**Chapter 2 – End-to-end Machine Learning project**

# Contents
1. Get the data
2. Data analysis
3. Data preparation
4. Select, train and fine-tune a model
5. Evaluate the models on the test set


Your task is to predict median house values in Californian districts, given a number of features from these districts. A district typically has a population of 600 to 3000 people.

This is a regression task, since you are asked to predict a numerical value.

## Setup

In [None]:
# Common imports
import sklearn
import numpy as np

# Import the SSL module and configure certificate verification to be optional to avoid SSLCertVerificationError.
import ssl
ssl.SSLContext.verify_mode = ssl.VerifyMode.CERT_OPTIONAL

# Ignore useless warnings (see SciPy issue #5998)
import warnings
warnings.filterwarnings(action="ignore", message="^internal gelsd")

# Get the data

In [None]:
# This function creates a dataset/housing directory subdirectory, if it doesn't already exists. Then it downloads 
# the housing.tgz file, and extracts the housing.csv file.

from pathlib import Path
import pandas as pd
import tarfile
import urllib.request

def load_housing_data():
    tarball_path = Path("datasets/housing.tgz")
    if not tarball_path.is_file():
        Path("datasets").mkdir(parents=True, exist_ok=True)
        url = "https://github.com/ageron/data/raw/main/housing.tgz"
        urllib.request.urlretrieve(url, tarball_path)
        with tarfile.open(tarball_path) as housing_tarball:
            housing_tarball.extractall(path="datasets")
    return pd.read_csv(Path("datasets/housing/housing.csv"))
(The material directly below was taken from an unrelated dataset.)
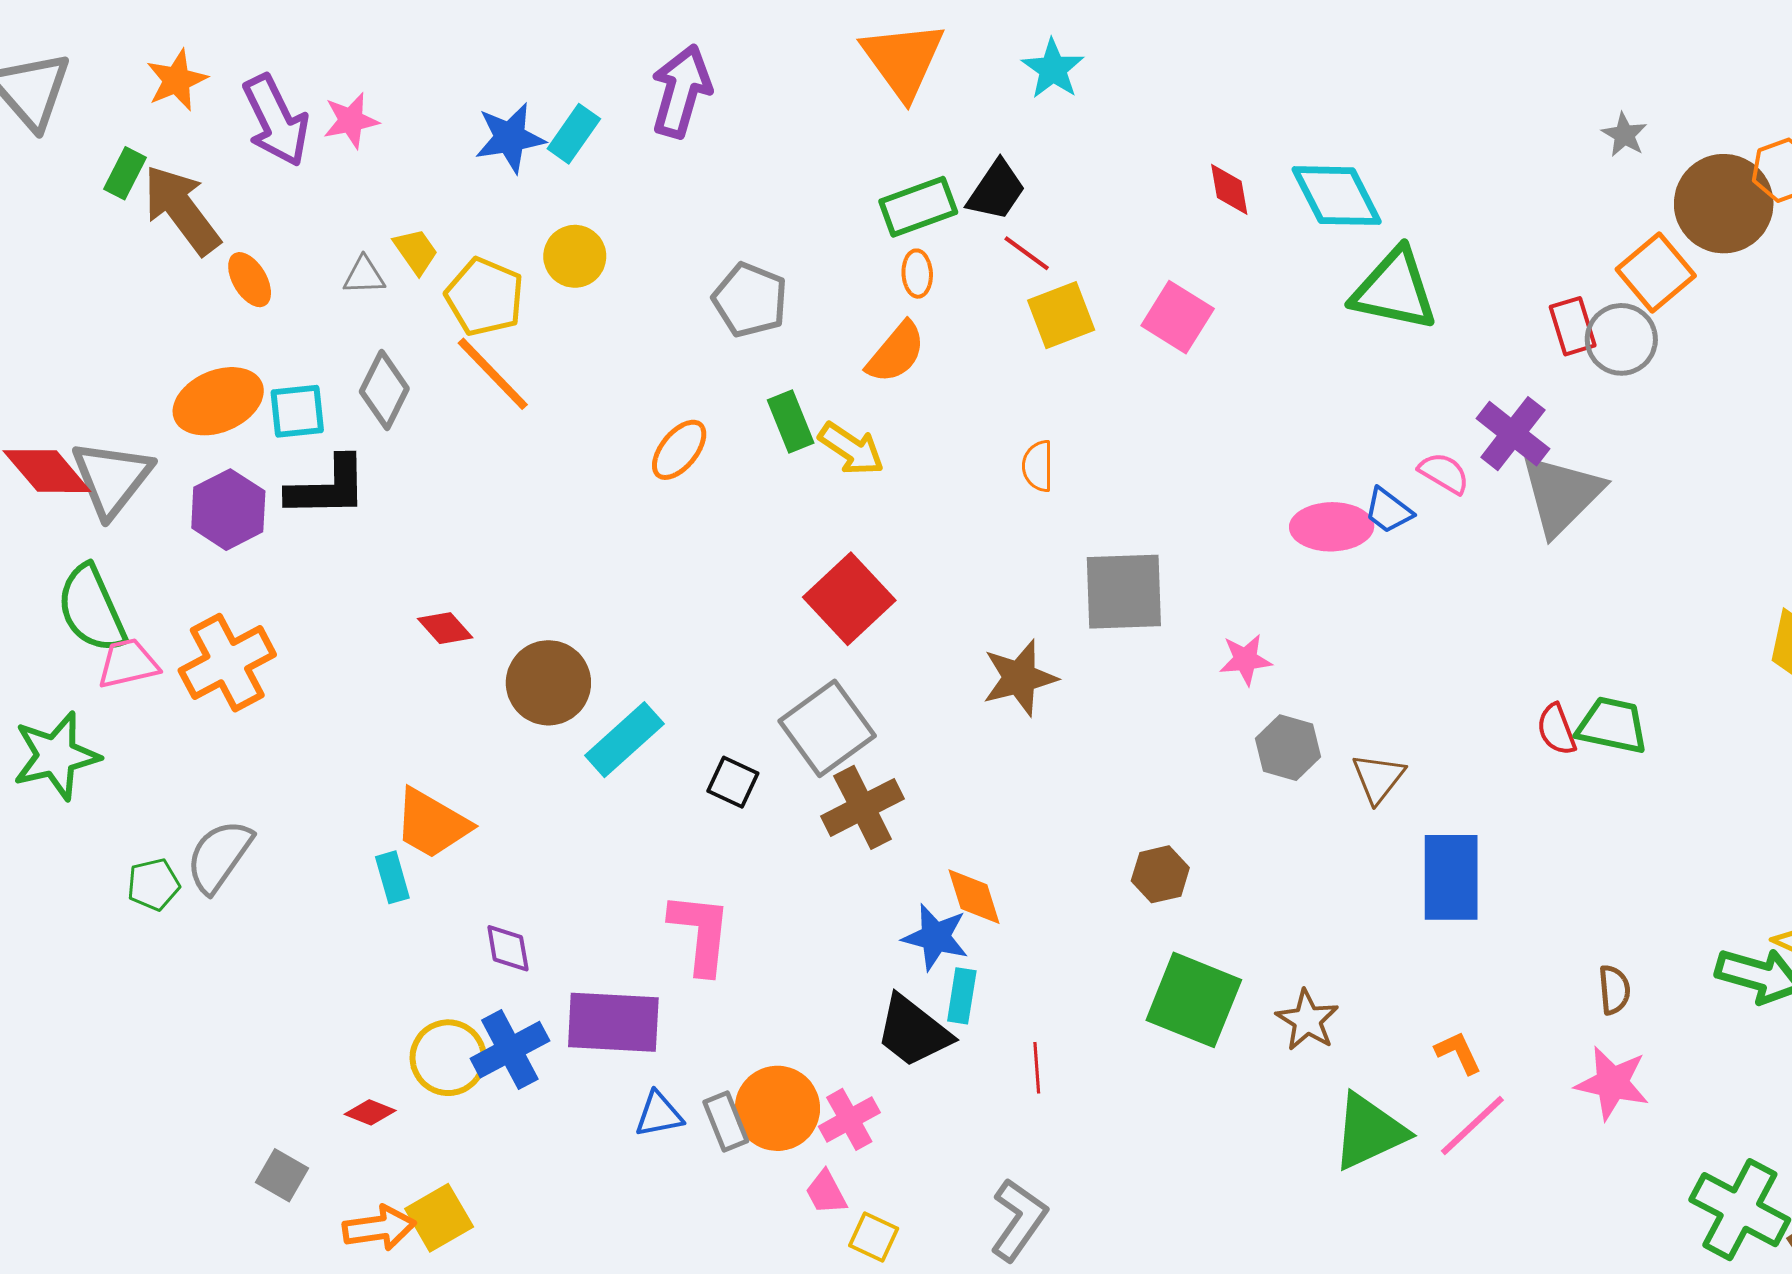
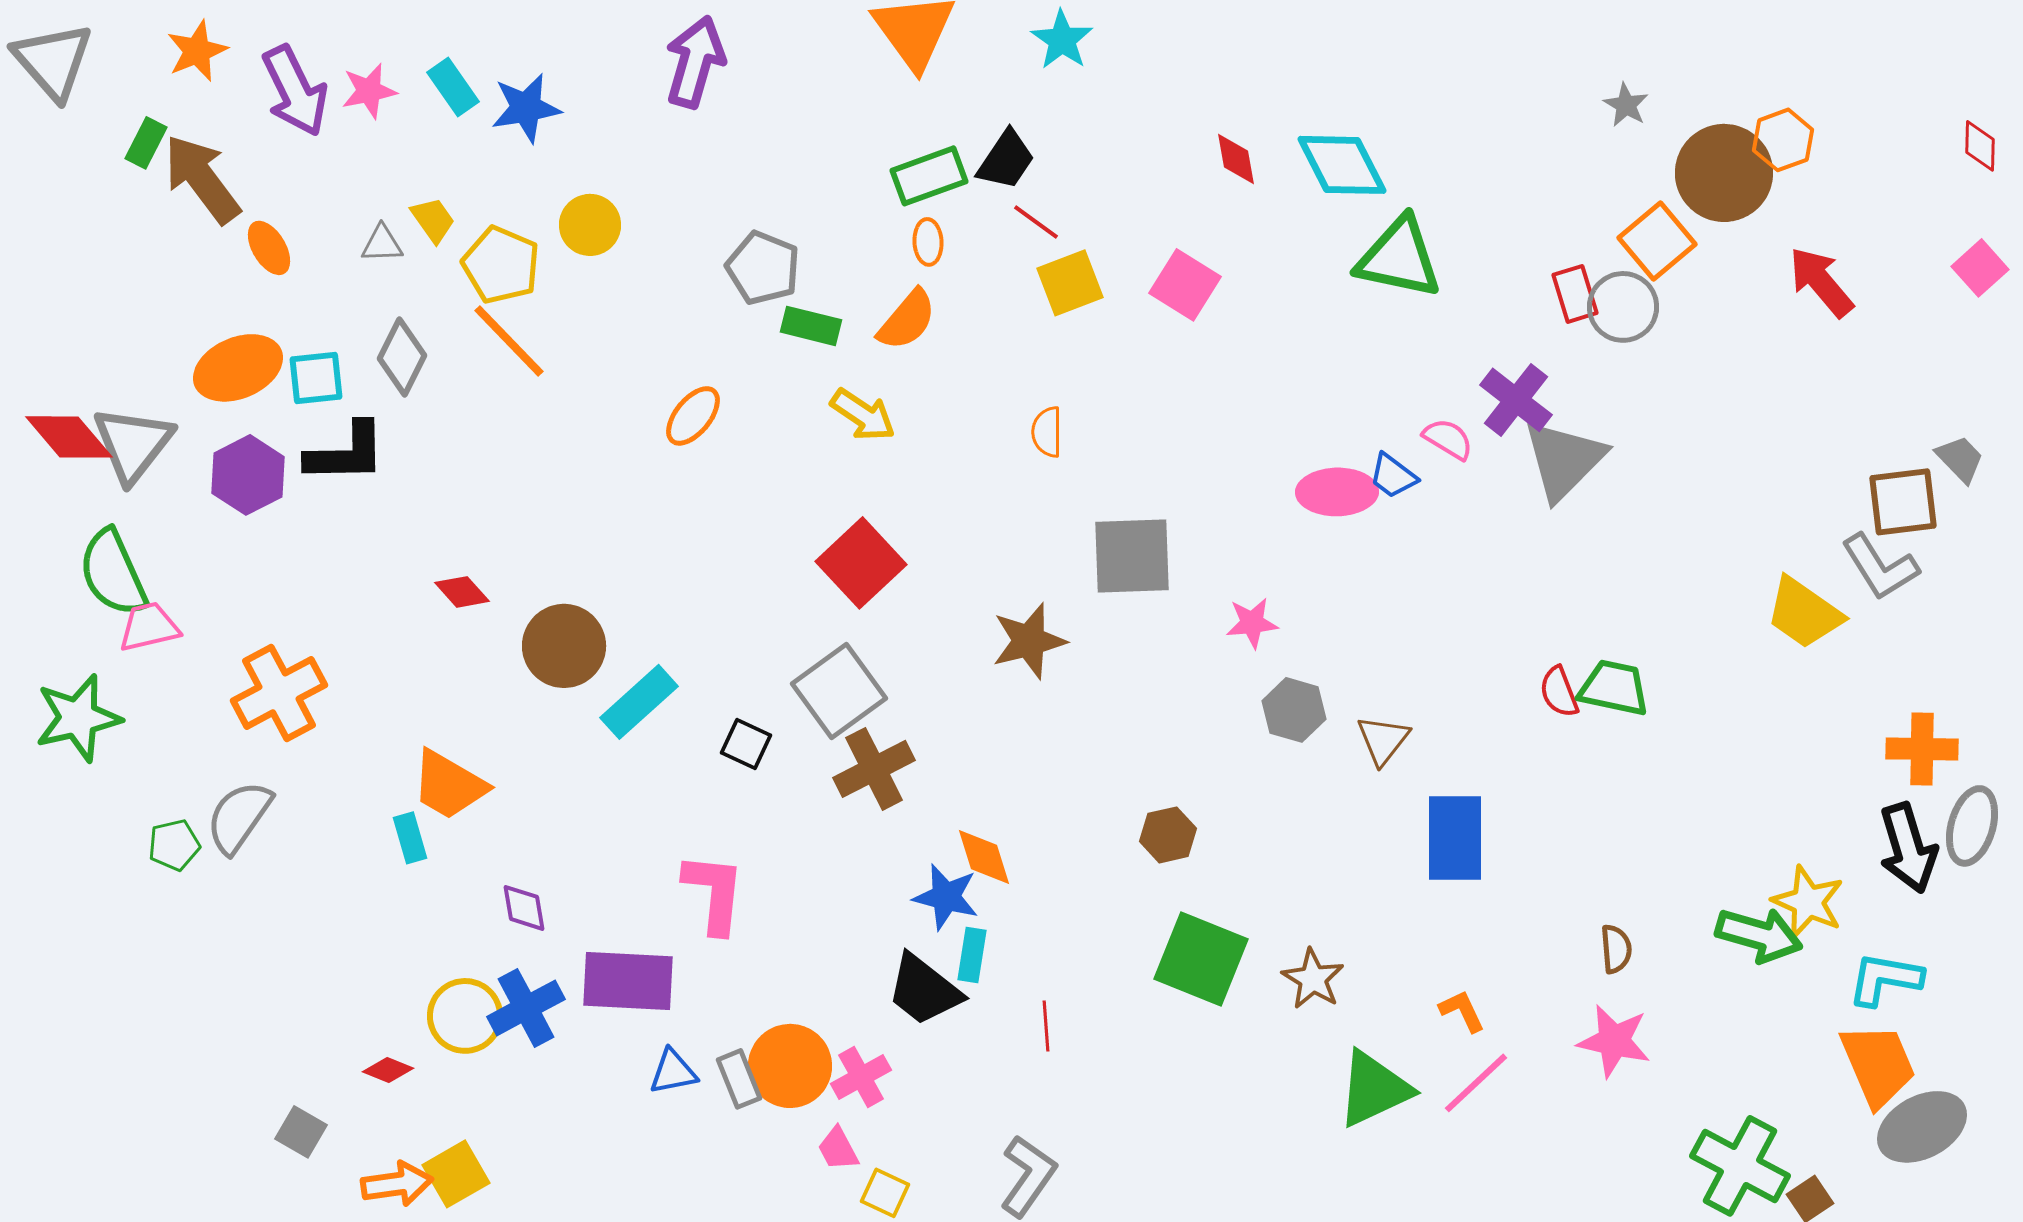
cyan rectangle: (574, 134) -> (453, 87), moved, turned -70
green rectangle: (791, 421) -> (811, 326), moved, turned -54
orange cross: (227, 663) -> (279, 693), moved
housing = load_housing_data()

In [None]:
# Display the top five rows
housing.head()

In [None]:
# Get a quick description of the data
# (look for null values and non-numerical data which require special data preparation)
housing.info()

In [None]:
# Look at the non-numerical feature, ocean_proximity
housing["ocean_proximity"].value_counts()

In [None]:
# Display basic statistics for the features
housing.describe()

In [None]:
# Plot a histogram of each numerical feature
import matplotlib.pyplot as plt
housing.hist(bins=50, figsize=(20,15))
plt.show()

### Observations in the histograms
1) housing_median_age, median_house_value and median_income have been capped. If this is a problem, we could
   remove the largest values (we will omit that here for simplicity)
2) median_income has been scaled to tens of thousand dollars.
3) Some histograms are tail-heavy (may be a problem for some algorithms). Although a feature can be made less
   tail-heavy by using simple techniques, such as replacing each value with its square root or the logarithm,
   we will omit that here for simplicity.
4) The features has different scales (scaling may be required)

# Data analysis

In [None]:
# Perform a geographical scatterplot of the data
housing.plot(kind="scatter", x="longitude", y="latitude", grid=True, alpha=0.2)
plt.show()

In [None]:
# A better visualization. The radius of each circle (option s) represents the district's population, and the
# color (option c) represents the price.
housing.plot(kind="scatter", x="longitude", y="latitude",
    s=housing["population"]/100, label="population",
    c="median_house_value", cmap="jet", colorbar=True,
    legend=True, sharex=False, figsize=(10,7))
plt.show()

### Correlations
The plot above shows that the prices are much related to the location and the population density.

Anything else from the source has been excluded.